**What you should do:** In the entries below, how many lines contain the string "левой"? Give the number by itself.
%%
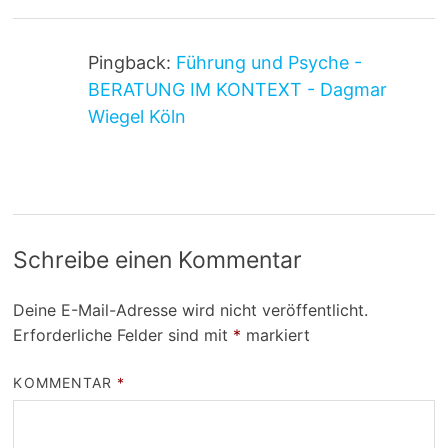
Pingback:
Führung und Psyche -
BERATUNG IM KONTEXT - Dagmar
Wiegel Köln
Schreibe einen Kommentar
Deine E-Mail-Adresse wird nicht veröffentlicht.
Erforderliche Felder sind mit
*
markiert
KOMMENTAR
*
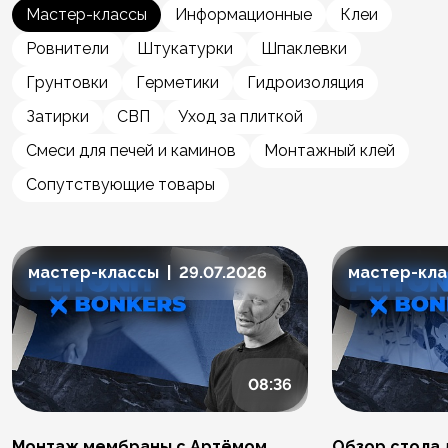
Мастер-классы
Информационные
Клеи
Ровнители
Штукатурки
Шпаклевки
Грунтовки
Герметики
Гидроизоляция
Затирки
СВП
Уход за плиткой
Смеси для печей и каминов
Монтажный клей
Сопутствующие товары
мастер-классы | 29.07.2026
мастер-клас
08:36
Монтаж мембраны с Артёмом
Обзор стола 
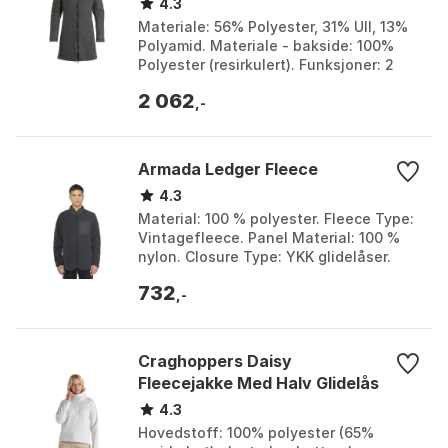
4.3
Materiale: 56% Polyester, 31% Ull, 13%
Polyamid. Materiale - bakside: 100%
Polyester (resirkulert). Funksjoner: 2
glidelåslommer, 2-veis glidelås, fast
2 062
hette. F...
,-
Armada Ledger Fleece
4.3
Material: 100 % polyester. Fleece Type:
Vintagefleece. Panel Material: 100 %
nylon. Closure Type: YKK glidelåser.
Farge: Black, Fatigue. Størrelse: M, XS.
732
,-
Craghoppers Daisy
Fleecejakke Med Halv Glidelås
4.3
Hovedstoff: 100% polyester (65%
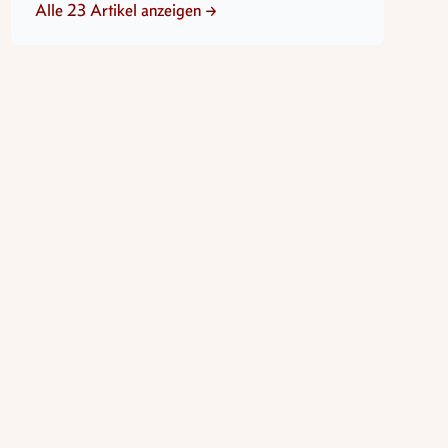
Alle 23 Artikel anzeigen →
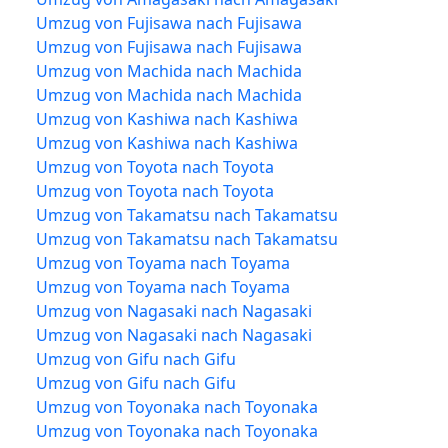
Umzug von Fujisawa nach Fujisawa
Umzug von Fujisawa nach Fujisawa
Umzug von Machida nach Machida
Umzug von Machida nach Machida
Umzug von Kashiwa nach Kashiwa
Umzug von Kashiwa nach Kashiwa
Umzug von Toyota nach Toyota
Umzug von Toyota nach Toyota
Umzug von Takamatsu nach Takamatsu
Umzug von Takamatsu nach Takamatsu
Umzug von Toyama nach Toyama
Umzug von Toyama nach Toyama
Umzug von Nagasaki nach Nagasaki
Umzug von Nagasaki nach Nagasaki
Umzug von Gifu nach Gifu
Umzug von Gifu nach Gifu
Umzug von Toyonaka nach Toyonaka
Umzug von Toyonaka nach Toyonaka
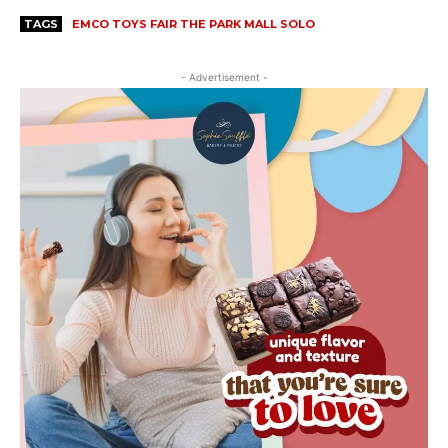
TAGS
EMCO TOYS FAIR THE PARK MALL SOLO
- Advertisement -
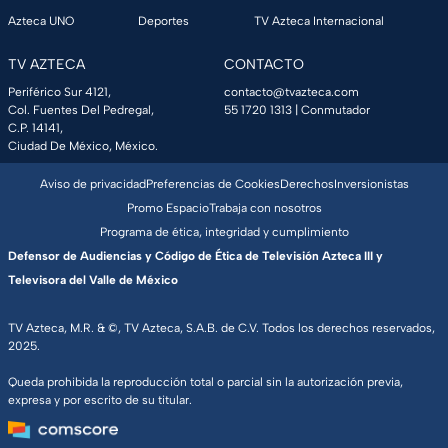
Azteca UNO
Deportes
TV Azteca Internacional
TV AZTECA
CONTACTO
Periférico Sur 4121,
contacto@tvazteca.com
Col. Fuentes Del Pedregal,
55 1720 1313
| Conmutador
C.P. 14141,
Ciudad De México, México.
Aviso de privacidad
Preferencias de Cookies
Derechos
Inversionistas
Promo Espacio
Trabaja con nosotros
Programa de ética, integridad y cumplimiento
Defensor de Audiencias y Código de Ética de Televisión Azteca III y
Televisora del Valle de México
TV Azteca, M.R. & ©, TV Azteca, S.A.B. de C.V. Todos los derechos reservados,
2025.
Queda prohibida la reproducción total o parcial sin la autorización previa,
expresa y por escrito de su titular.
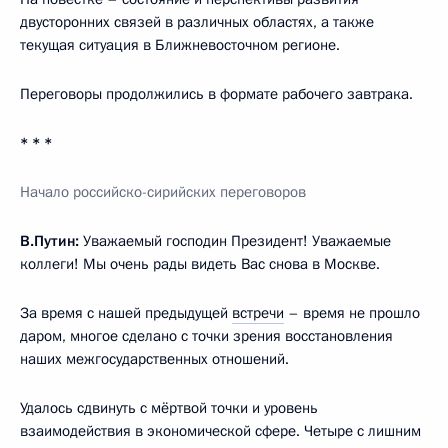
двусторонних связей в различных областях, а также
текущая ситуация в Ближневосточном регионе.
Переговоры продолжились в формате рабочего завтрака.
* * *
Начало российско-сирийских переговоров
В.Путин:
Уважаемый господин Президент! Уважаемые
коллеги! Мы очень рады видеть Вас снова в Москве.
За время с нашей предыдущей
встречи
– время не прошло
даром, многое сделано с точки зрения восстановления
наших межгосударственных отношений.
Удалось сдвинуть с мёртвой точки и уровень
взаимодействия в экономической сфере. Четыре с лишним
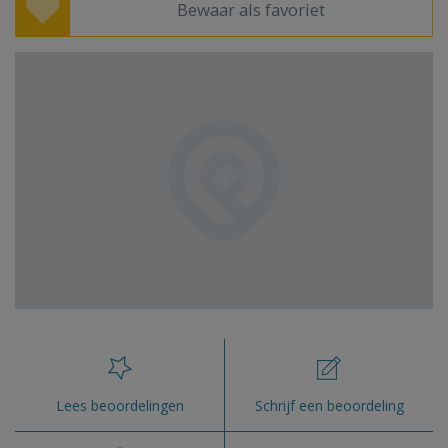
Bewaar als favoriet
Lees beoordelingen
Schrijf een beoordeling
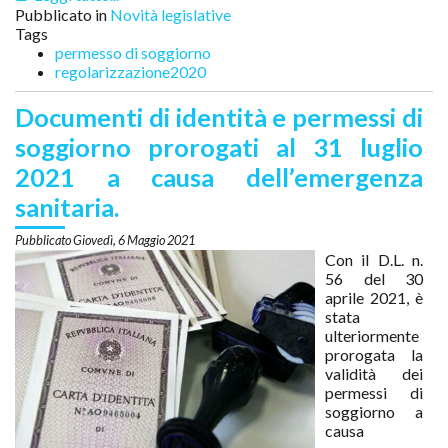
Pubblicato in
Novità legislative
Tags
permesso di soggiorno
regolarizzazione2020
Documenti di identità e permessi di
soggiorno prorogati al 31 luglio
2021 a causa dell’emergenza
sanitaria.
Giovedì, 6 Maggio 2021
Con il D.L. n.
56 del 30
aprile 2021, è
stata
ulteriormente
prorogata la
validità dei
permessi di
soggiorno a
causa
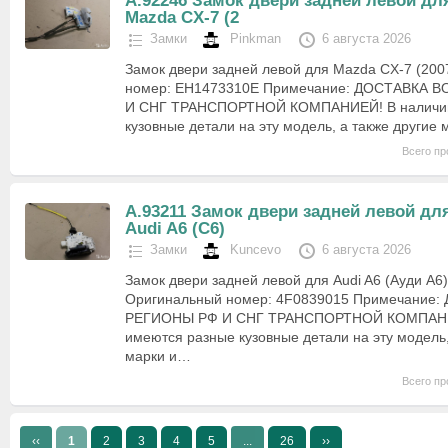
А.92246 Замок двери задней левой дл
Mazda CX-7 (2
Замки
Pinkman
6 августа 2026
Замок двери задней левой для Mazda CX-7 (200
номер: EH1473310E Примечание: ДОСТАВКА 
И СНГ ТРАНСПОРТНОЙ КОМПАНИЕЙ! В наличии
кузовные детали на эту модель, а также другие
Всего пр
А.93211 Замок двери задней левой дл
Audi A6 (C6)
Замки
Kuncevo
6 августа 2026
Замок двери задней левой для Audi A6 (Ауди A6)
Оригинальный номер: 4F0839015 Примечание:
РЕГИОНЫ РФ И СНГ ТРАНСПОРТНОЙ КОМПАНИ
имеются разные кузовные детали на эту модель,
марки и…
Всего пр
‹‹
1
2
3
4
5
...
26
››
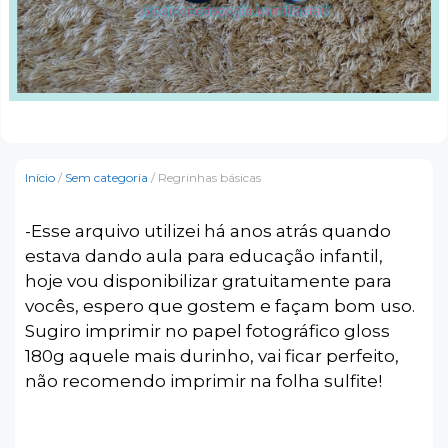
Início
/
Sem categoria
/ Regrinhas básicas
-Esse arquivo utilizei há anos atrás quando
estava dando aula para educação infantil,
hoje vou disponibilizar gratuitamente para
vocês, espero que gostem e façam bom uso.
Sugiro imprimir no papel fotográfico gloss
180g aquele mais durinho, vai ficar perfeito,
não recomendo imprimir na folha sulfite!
%%
**Exercise output:** 4